The supporting affidavit for the residence warrant states that within just a couple of hours of a reported carjacking, the victim was able to track a cell phone believed to still be inside the vehicle. When police learned that information, they located the stolen car. When officers attempted to stop the vehicle, there was a pursuit, and its occupants fled into the residence. [Dkt. 129-4 at 1-2.] Mr. Childs-Young overlooks the incriminating inferences an issuing judge could permissibly draw from these circumstances, especially the occupants' flight into the residence. Given the deferential standard applicable here, this Court has little trouble finding that the issuing judge had a substantial basis to conclude there was a fair probability that a suspect, contraband, or evidence of the carjacking would be found in the residence. The objection is overruled.

The Cell Phone Warrant

Second Mr. Childs-Young suggests that the R&R erred in finding that the cell phone warrant was supported by probable cause because the supporting affidavit focused on the conduct of other individuals, not Mr. Childs-Young, but inexplicably concluded that Mr. Childs-Young had been involved in several carjackings. He argues that the affidavit failed to connect the target cell phone number to any criminal activity and that the warrant authorized an overly broad seizure of data. [Dkt. 126 at 4-6.] These objections are overruled.

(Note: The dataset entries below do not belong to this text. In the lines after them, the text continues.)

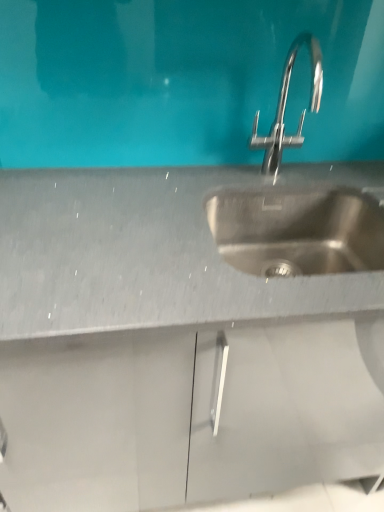 Question: In terms of height, does satin nickel faucet at upper center, which ranks as the 2th sink in bottom-to-top order, look taller or shorter compared to stainless steel sink at center, the 2th sink viewed from the top?

Choices:
 (A) tall
 (B) short

Answer: (A)

Question: From a real-world perspective, is satin nickel faucet at upper center, the 1th sink viewed from the top, above or below stainless steel sink at center, arranged as the first sink when ordered from the bottom?

Choices:
 (A) below
 (B) above

Answer: (B)

Question: In the image, is satin nickel faucet at upper center, which ranks as the 2th sink in bottom-to-top order, positioned in front of or behind stainless steel sink at center, the 2th sink viewed from the top?

Choices:
 (A) front
 (B) behind

Answer: (A)

Question: Is stainless steel sink at center, arranged as the first sink when ordered from the bottom, spatially inside satin nickel faucet at upper center, the 1th sink viewed from the top, or outside of it?

Choices:
 (A) inside
 (B) outside

Answer: (B)

Question: Relative to satin nickel faucet at upper center, the 1th sink viewed from the top, is stainless steel sink at center, the 2th sink viewed from the top, in front or behind?

Choices:
 (A) front
 (B) behind

Answer: (B)

Question: Considering the positions of stainless steel sink at center, arranged as the first sink when ordered from the bottom, and satin nickel faucet at upper center, the 1th sink viewed from the top, in the image, is stainless steel sink at center, arranged as the first sink when ordered from the bottom, wider or thinner than satin nickel faucet at upper center, the 1th sink viewed from the top,?

Choices:
 (A) wide
 (B) thin

Answer: (A)

Question: From their relative heights in the image, would you say stainless steel sink at center, arranged as the first sink when ordered from the bottom, is taller or shorter than satin nickel faucet at upper center, the 1th sink viewed from the top?

Choices:
 (A) tall
 (B) short

Answer: (B) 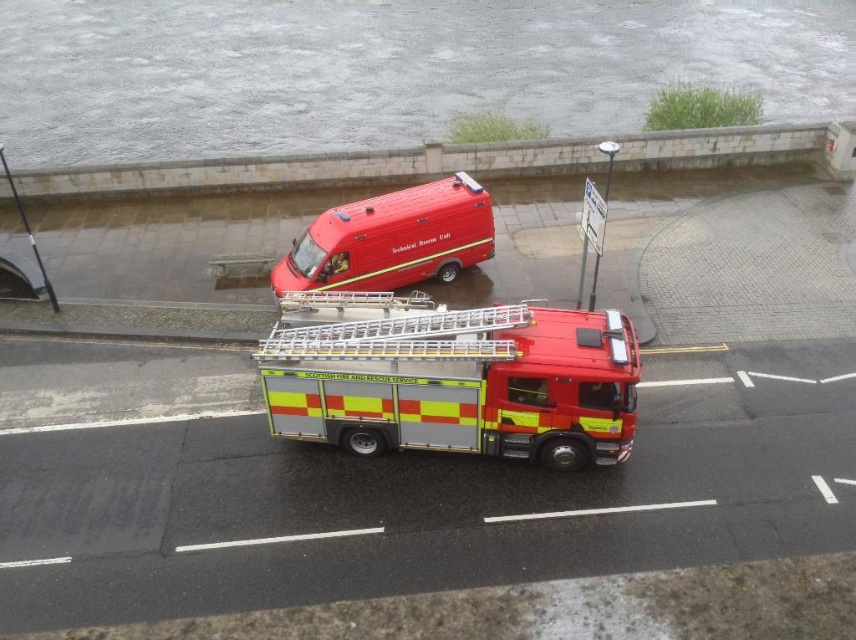 You are a firefighter assessing the scene. You need to determine if the Scottish Fire and Rescue Service fire truck can safely move forward from its current position to reach the Technical Rescue Unit van parked parallel to it. Based on the presence of the gray concrete flood at upper center located at point [388,68], would this obstacle block the fire truck from moving forward?

The gray concrete flood at upper center is located at point [388,68], which is in the upper center of the scene. Since the fire truck is in the foreground and the Technical Rescue Unit van is parked parallel in the background, the flood at upper center would likely block the fire truck from moving forward towards the van.

You are a delivery driver who needs to cross the gray concrete flood at upper center to reach the metallic red fire truck at center. Can your truck, which is 2 meters wide, safely pass through the flood without getting stuck?

The gray concrete flood at upper center has a width larger than the metallic red fire truck at center. Since your truck is 2 meters wide, it should be able to safely pass through the flood as long as the flood is not too deep or fast flowing. However, the exact depth and flow rate of the flood are not provided, so proceed with caution.

You are standing at the origin point in the image. There are two points marked in the scene. Which point, point (x=723, y=45) or point (x=854, y=124), is closer to you?

Point (x=854, y=124) is closer to you because it is in front of point (x=723, y=45). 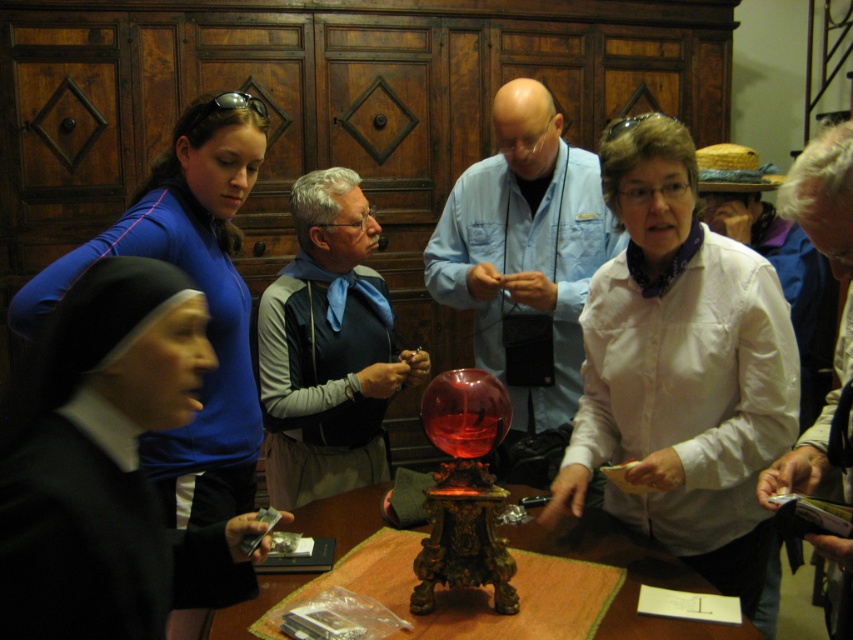 In the scene shown: You are a photographer trying to capture a group photo of the white satin blouse at center and the matte blue shirt at center. The camera you are using has a minimum focusing distance of 70 centimeters. Will you be able to take a clear photo of both subjects at the same time?

The white satin blouse at center and the matte blue shirt at center are 73.46 centimeters apart. Since the minimum focusing distance is 70 centimeters, the camera can focus on both subjects simultaneously as the distance between them is within the required range.

You are an observer standing in front of the table. You see the white satin blouse at center and the white paper at right. Which object is taller?

The white satin blouse at center is taller than the white paper at right. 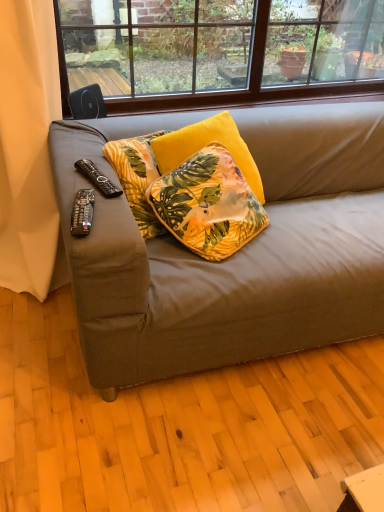 What are the coordinates of `vacant space that is to the left of black plastic remote at left, which ranks as the first remote control in back-to-front order` in the screenshot? It's located at (62, 168). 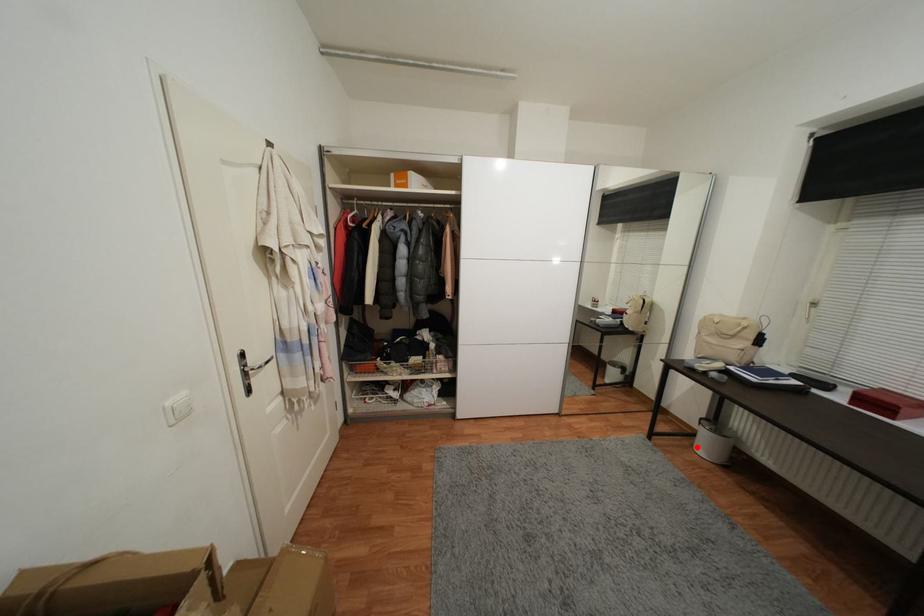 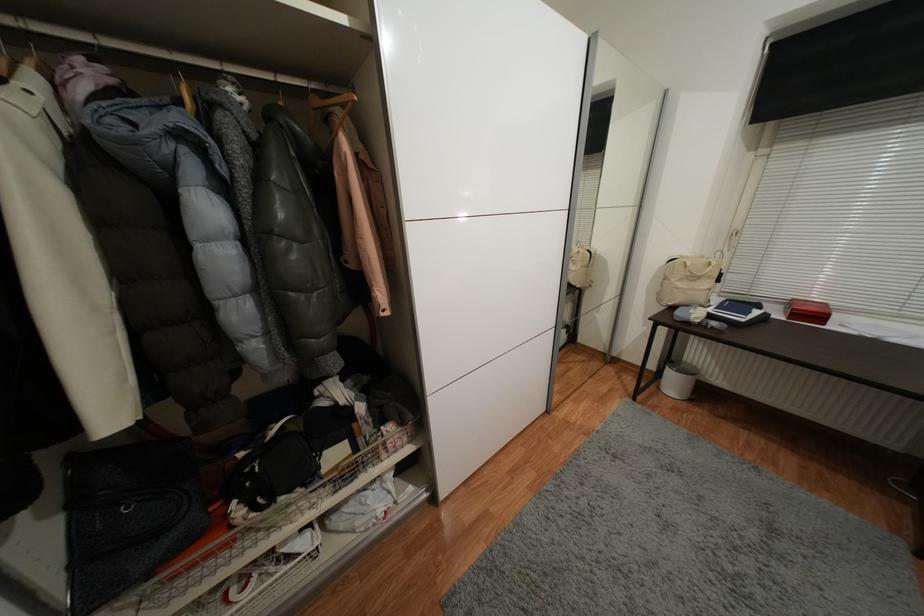 Find the pixel in the second image that matches the highlighted location in the first image.

(663, 390) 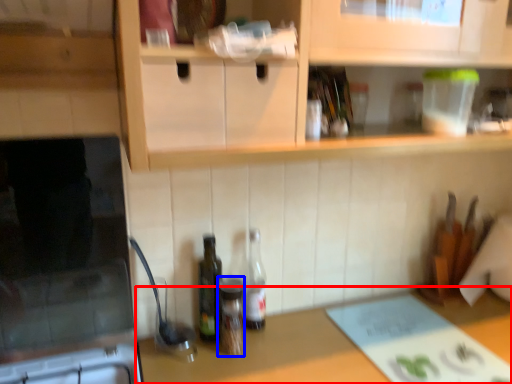 Question: Which of the following is the closest to the observer, countertop (highlighted by a red box) or bottle (highlighted by a blue box)?

Choices:
 (A) countertop
 (B) bottle

Answer: (A) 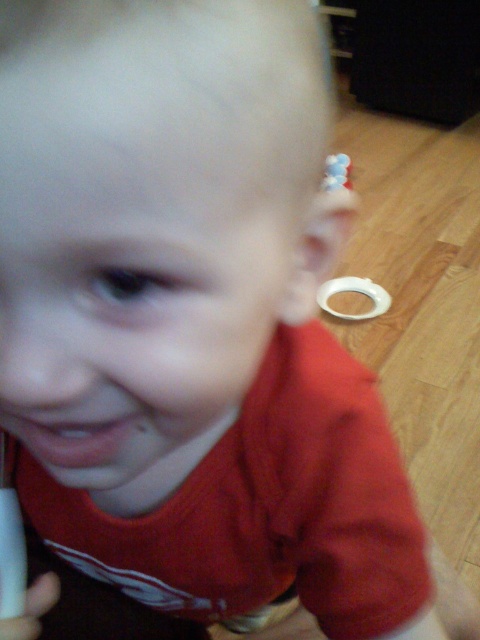 Is point (27, 442) positioned behind point (343, 163)?

No, it is not.

Between pink matte lips at center and white plastic toy at upper right, which one is positioned lower?

pink matte lips at center

The image size is (480, 640). Identify the location of pink matte lips at center. (71, 440). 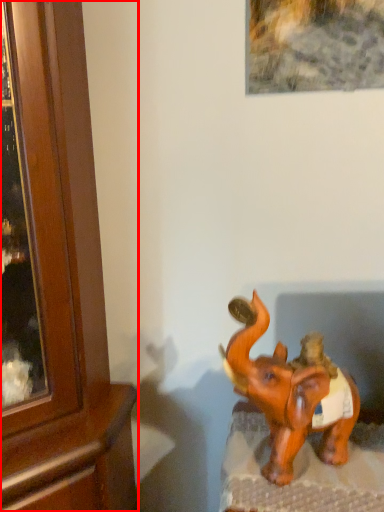 Question: From the image's perspective, what is the correct spatial positioning of cabinetry (annotated by the red box) in reference to elephant?

Choices:
 (A) below
 (B) above

Answer: (B) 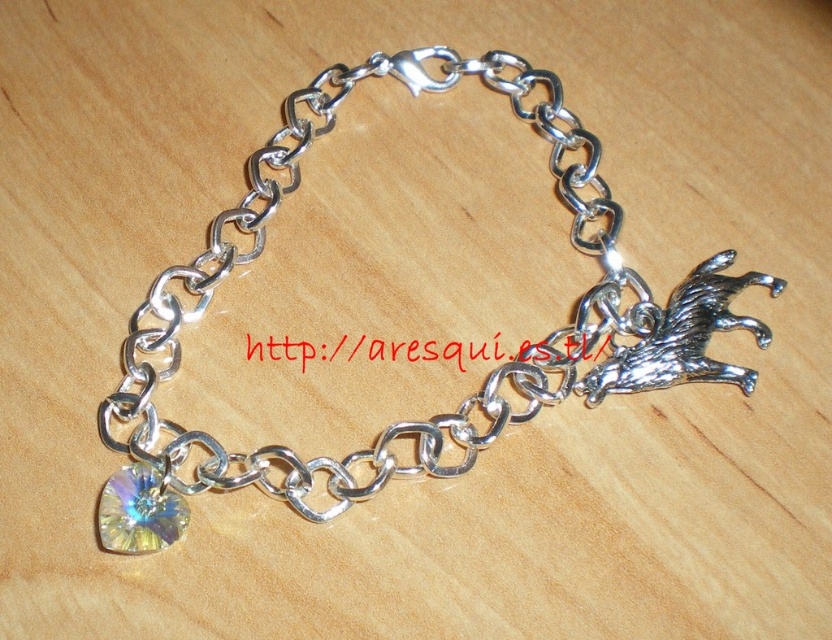 Question: Which of the following is the closest to the observer?

Choices:
 (A) pos(312,472)
 (B) pos(100,509)

Answer: (B)

Question: Is silver metallic chain at center bigger than rainbow crystal charm at bottom left?

Choices:
 (A) yes
 (B) no

Answer: (A)

Question: Does silver metallic chain at center have a smaller size compared to rainbow crystal charm at bottom left?

Choices:
 (A) no
 (B) yes

Answer: (A)

Question: Which point is closer to the camera?

Choices:
 (A) silver metallic chain at center
 (B) rainbow crystal charm at bottom left

Answer: (B)

Question: Does silver metallic chain at center have a smaller size compared to rainbow crystal charm at bottom left?

Choices:
 (A) no
 (B) yes

Answer: (A)

Question: Which of the following is the farthest from the observer?

Choices:
 (A) silver metallic chain at center
 (B) rainbow crystal charm at bottom left

Answer: (A) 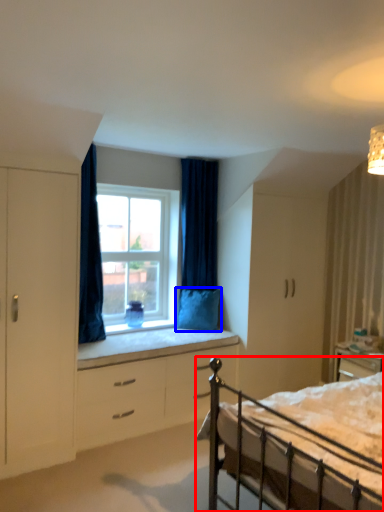 Question: Which of the following is the closest to the observer, bed (highlighted by a red box) or pillow (highlighted by a blue box)?

Choices:
 (A) bed
 (B) pillow

Answer: (A) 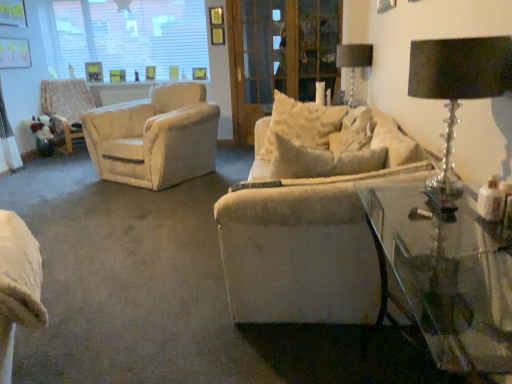 I want to click on empty space that is ontop of transparent glass table at lower right, so click(x=454, y=244). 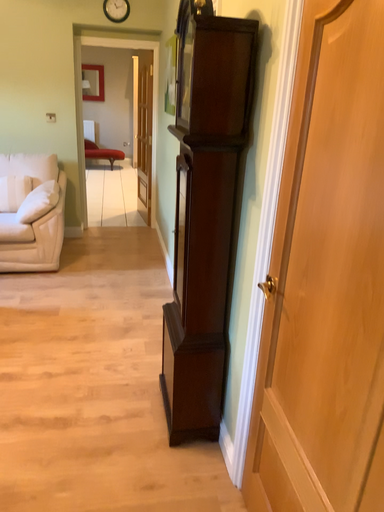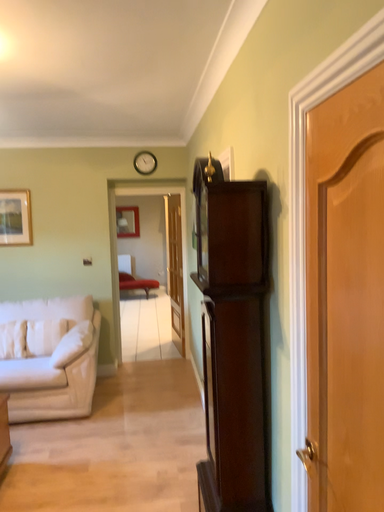 Question: Which way did the camera rotate in the video?

Choices:
 (A) rotated downward
 (B) rotated upward

Answer: (B) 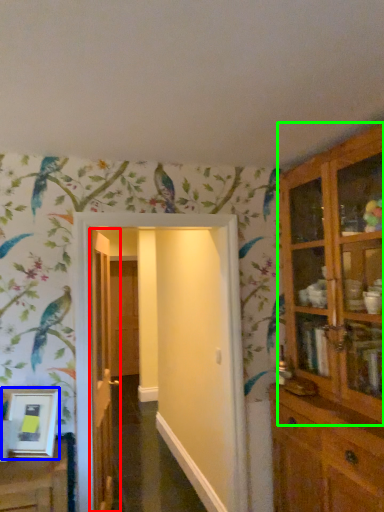 Question: Estimate the real-world distances between objects in this image. Which object is farther from door (highlighted by a red box), picture frame (highlighted by a blue box) or cupboard (highlighted by a green box)?

Choices:
 (A) picture frame
 (B) cupboard

Answer: (B) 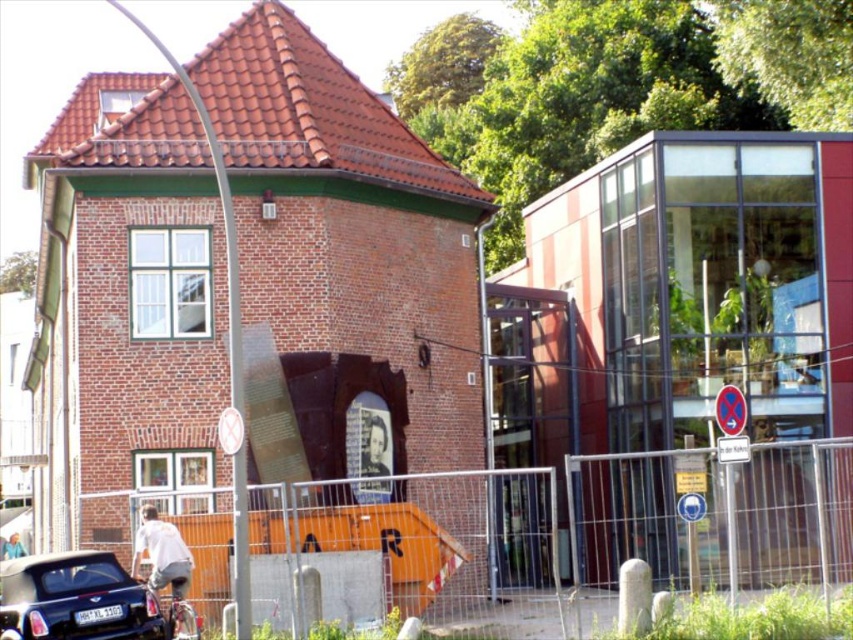 You are standing in front of the brick building with a red roof and want to walk to the shiny black car at lower left. There is a metal fence at lower left in your path. Can you walk directly to the car without going around the fence?

The metal fence at lower left is further to the viewer than the shiny black car at lower left, so the fence is closer to you. You will need to go around the metal fence at lower left to reach the shiny black car at lower left.

You are a delivery person trying to park your delivery van, which is 2 meters wide, in the space between the metal fence at lower left and the shiny black car at lower left. Can your van fit there?

The metal fence at lower left might be wider than the shiny black car at lower left, but since the exact width between them isn not specified, it is uncertain if the van can fit. Please check the actual distance before attempting to park.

Undermining Mr. Childs-Young's arguments is the fact that the affidavit described how Mr. Childs-Young had been heard on a recorded jail call to the target cell phone from a co-defendant discussing a recent carjacking. [R&R at 17; Dkt. 129-3 at 5.] The affidavit also describes Mr. Childs-Young's connection to that cell phone and a related CashApp account that several carjacking victims had reported as the destination where money was sent from their own financial accounts. [Dkt. 129-3 at 5.] Given these and other details set forth in the affidavit, there was no error in the R&R concluding that the issuing judge had a substantial basis to find probable cause for the cell phone warrant.

Mr Childs-Young's related complaint that the warrant allowed access to months of records when only a shorter duration was justified is similarly unpersuasive. The affidavit described a series of similar robberies taking place between July and October 2021. [Id. at 3.] The warrant rather straightforwardly tied the duration for which it authorized law enforcement to obtain data to the period when similar robberies were suspected to have been committed by the individuals connected to...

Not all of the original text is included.